=== Record extracts ===

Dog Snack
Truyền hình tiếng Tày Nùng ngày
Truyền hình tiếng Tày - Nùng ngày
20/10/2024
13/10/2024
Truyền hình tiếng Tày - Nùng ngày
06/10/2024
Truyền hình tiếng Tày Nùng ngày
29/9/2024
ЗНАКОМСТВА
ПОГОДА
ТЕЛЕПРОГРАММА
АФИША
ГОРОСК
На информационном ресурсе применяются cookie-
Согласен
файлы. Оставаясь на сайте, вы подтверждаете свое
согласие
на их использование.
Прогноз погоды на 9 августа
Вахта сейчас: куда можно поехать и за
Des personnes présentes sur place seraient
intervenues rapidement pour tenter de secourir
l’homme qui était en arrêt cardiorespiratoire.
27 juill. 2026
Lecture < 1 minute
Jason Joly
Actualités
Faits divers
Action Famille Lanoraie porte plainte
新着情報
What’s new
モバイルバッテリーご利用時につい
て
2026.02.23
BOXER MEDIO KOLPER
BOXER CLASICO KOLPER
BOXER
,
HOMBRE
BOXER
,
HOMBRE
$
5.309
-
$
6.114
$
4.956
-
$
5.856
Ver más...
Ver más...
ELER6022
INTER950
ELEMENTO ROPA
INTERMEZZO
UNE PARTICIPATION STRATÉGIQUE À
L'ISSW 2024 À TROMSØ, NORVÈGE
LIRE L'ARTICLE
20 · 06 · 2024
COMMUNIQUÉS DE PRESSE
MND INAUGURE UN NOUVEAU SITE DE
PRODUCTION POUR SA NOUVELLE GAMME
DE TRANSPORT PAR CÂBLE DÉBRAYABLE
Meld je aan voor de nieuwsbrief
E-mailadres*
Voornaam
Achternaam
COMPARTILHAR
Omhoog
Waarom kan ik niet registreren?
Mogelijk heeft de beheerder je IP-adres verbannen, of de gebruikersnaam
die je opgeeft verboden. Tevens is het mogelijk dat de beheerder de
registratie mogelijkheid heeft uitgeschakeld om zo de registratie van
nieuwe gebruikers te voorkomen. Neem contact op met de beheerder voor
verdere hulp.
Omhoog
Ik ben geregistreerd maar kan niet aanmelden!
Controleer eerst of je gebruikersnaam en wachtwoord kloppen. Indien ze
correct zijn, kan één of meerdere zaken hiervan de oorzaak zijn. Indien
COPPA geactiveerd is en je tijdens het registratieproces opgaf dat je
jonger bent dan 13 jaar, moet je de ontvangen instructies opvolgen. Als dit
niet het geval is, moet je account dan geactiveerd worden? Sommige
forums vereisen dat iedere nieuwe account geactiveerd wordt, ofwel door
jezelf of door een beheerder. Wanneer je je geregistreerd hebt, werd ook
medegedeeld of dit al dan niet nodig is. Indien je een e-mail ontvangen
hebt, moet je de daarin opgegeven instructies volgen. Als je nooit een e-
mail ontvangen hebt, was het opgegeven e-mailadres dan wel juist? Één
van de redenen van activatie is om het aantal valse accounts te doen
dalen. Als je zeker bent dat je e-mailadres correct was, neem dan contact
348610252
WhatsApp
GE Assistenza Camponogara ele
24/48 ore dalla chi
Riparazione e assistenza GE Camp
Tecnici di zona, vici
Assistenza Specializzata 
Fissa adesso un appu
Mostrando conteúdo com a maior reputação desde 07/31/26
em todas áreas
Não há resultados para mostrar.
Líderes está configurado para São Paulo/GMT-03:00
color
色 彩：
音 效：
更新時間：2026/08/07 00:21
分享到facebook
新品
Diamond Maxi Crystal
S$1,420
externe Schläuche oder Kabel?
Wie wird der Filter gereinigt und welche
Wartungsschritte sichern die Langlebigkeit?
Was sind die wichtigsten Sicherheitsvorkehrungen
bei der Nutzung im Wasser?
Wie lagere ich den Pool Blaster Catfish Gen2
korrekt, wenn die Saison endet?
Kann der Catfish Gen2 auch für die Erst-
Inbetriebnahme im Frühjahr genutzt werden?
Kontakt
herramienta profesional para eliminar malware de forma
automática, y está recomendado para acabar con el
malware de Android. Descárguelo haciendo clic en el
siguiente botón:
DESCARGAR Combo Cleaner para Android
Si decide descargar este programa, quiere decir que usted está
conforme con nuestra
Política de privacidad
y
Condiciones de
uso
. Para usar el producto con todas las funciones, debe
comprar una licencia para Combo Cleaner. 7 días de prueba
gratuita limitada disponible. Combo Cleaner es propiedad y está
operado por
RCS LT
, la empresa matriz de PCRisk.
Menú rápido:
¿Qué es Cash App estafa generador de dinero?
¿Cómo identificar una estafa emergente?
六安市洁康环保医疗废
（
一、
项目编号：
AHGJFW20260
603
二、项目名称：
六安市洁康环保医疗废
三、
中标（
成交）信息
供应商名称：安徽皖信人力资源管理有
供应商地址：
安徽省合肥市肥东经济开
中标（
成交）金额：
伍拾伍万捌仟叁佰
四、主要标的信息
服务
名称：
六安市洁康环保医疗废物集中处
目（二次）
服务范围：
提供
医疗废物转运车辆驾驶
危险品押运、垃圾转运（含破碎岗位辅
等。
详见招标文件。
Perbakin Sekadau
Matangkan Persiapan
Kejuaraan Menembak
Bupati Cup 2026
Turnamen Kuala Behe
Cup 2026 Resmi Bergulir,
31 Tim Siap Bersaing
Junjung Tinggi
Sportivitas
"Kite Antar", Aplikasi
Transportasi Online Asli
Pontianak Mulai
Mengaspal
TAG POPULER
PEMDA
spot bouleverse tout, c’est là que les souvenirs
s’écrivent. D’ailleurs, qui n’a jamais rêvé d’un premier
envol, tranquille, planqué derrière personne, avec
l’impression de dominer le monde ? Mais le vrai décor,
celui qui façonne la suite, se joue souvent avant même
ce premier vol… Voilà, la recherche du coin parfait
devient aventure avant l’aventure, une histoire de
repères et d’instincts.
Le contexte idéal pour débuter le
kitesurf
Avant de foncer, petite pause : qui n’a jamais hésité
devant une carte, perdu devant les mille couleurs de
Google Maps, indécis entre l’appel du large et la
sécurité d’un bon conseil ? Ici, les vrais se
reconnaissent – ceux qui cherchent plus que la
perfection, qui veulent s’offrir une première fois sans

===

## Task directions
Quote, with nothing altered, all lines from the start of the entries to the line that carries "файлы. Оставаясь на", inclusive.

## Solution
Dog Snack
Truyền hình tiếng Tày Nùng ngày
Truyền hình tiếng Tày - Nùng ngày
20/10/2024
13/10/2024
Truyền hình tiếng Tày - Nùng ngày
06/10/2024
Truyền hình tiếng Tày Nùng ngày
29/9/2024
ЗНАКОМСТВА
ПОГОДА
ТЕЛЕПРОГРАММА
АФИША
ГОРОСК
На информационном ресурсе применяются cookie-
Согласен
файлы. Оставаясь на сайте, вы подтверждаете свое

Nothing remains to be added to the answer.